-- Recorded data follows --

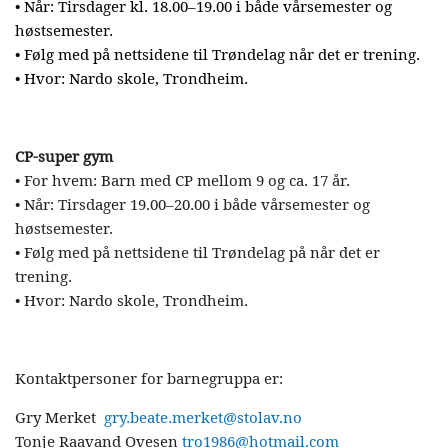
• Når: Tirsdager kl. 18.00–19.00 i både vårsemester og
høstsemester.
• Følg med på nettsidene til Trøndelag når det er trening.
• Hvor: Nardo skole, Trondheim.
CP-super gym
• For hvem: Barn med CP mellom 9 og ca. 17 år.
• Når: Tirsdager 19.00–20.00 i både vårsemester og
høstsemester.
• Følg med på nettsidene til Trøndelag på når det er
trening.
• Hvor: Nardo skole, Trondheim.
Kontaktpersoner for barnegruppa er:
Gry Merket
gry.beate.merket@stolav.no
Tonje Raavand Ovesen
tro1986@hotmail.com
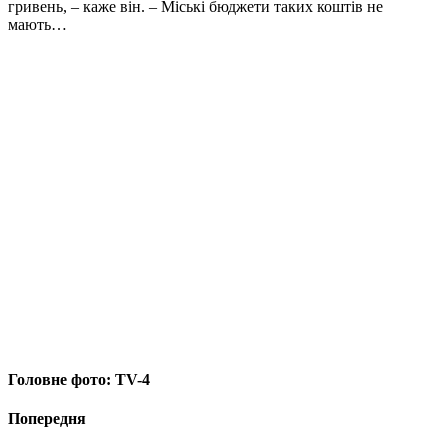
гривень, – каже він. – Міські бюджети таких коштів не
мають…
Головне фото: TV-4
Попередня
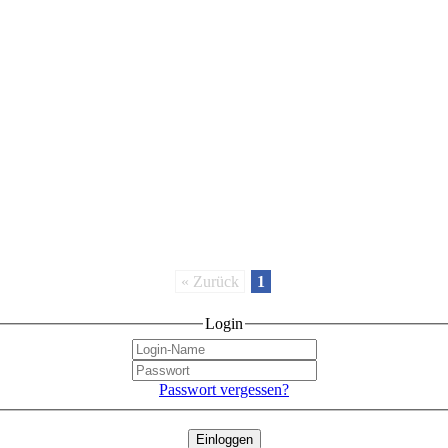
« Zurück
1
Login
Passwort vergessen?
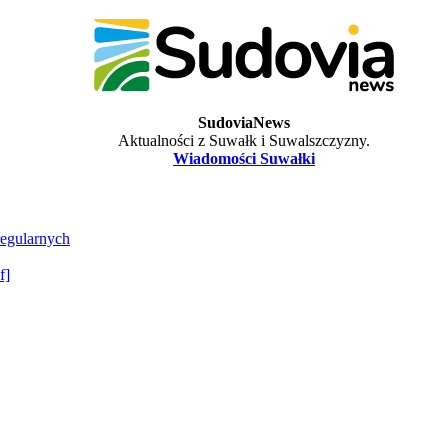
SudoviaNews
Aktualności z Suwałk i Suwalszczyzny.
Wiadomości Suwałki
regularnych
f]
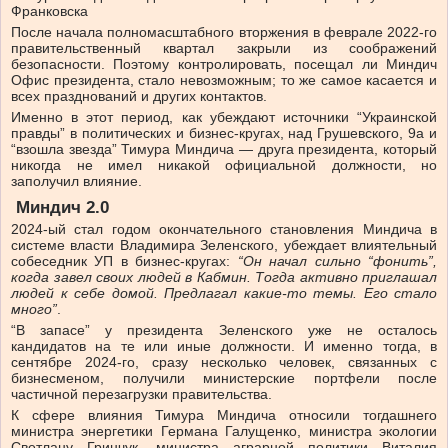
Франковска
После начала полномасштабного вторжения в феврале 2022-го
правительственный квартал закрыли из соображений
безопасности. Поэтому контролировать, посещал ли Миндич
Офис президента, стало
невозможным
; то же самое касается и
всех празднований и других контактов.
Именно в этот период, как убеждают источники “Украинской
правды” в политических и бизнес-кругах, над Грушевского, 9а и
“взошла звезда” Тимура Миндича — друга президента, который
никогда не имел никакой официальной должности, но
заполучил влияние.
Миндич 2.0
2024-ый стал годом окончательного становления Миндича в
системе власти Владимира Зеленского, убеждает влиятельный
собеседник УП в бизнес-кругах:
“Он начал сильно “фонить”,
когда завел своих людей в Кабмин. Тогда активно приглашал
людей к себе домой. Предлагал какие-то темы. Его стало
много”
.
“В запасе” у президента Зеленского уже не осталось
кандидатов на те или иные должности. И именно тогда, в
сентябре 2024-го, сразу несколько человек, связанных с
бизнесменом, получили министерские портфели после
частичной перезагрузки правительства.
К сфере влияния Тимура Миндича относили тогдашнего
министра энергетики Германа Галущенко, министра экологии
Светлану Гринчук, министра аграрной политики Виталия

-- Recorded data concluded --

Across all the lines of the data, count those that include the word "Зеленского" and reply with that number only.

2